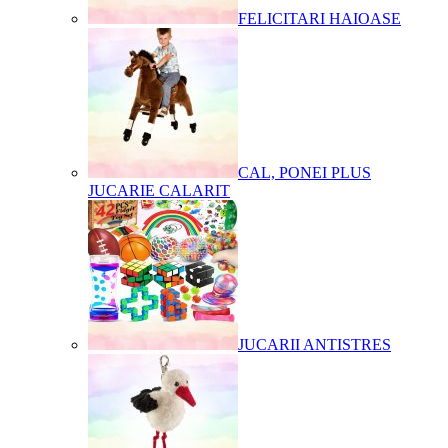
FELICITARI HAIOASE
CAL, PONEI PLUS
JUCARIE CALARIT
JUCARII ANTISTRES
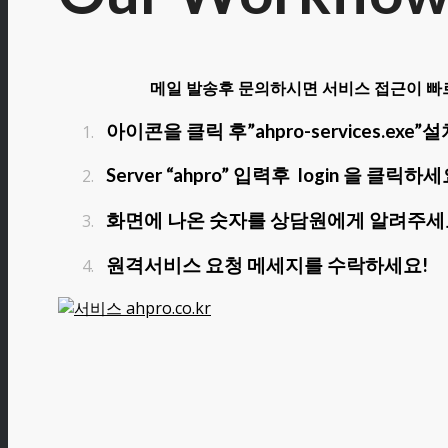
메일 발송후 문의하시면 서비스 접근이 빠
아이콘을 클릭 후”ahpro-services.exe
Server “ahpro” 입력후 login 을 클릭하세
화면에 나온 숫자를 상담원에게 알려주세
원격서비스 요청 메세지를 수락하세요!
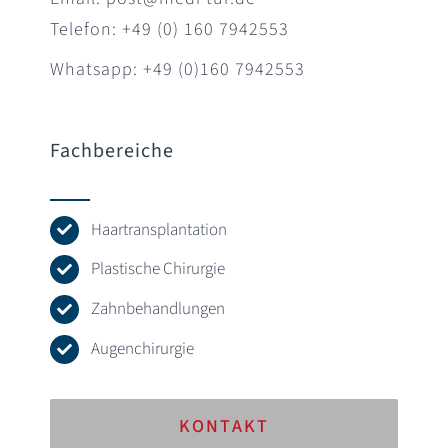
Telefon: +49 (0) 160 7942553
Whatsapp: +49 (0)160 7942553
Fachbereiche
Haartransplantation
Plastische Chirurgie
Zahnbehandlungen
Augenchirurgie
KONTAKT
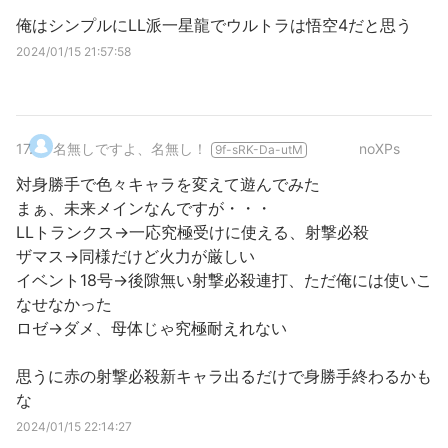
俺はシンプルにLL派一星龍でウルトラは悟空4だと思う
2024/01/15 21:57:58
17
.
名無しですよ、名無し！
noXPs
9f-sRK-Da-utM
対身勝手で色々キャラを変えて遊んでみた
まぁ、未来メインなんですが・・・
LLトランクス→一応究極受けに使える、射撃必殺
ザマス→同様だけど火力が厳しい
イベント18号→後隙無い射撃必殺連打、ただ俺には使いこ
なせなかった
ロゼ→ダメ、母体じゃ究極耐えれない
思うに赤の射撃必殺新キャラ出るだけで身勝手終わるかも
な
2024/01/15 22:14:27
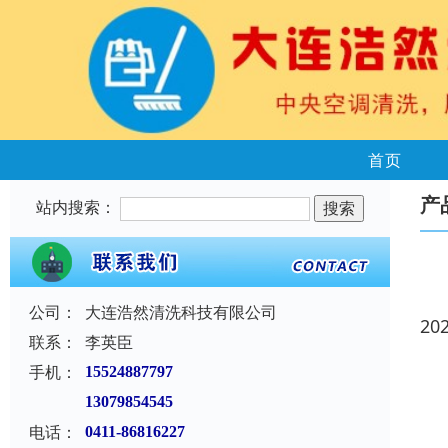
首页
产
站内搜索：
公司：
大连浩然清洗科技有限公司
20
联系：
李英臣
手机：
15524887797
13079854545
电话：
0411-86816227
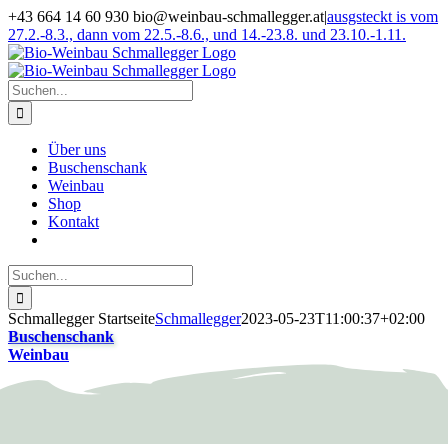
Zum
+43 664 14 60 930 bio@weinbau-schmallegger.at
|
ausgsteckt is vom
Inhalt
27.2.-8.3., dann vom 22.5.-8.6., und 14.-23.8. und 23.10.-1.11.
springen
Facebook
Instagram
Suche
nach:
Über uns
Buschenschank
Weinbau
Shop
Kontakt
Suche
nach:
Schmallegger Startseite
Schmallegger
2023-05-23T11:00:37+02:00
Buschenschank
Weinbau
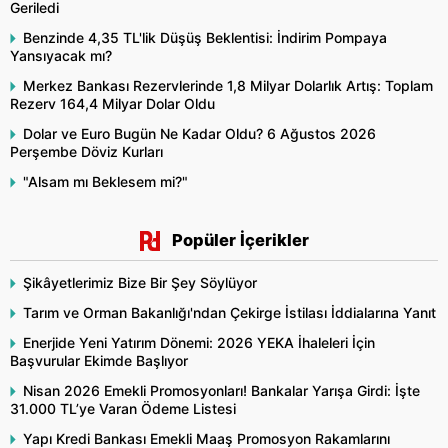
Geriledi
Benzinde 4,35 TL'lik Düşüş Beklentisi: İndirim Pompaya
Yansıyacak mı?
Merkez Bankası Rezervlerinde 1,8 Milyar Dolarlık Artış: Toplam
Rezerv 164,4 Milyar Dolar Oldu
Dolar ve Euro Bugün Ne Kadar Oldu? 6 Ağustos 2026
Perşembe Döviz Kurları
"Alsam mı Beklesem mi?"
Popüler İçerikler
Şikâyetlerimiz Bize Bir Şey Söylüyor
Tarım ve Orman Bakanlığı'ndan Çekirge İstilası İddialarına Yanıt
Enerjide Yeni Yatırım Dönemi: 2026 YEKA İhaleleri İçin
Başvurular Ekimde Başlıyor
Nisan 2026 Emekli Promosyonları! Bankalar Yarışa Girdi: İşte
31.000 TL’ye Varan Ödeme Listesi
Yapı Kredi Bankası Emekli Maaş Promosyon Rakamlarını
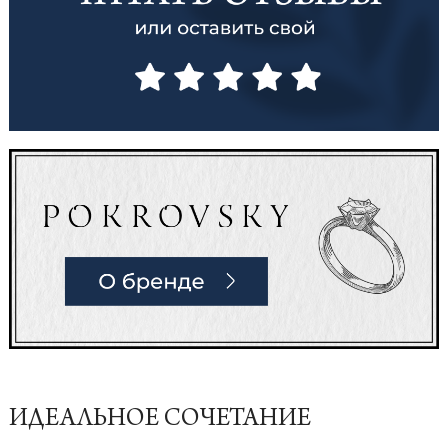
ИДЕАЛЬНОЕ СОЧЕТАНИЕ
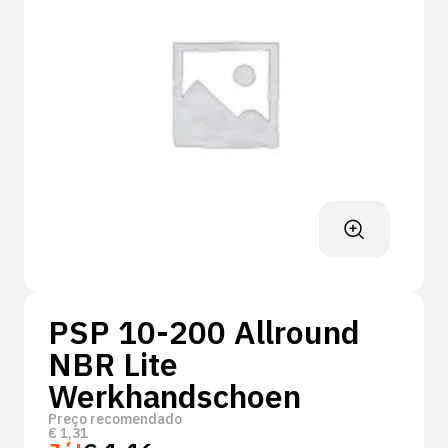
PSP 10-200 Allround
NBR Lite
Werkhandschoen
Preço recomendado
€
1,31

----------

Assigned task: Reply with a number only, showing how many lines of the material contain the word "Bankası".

Final answer: 2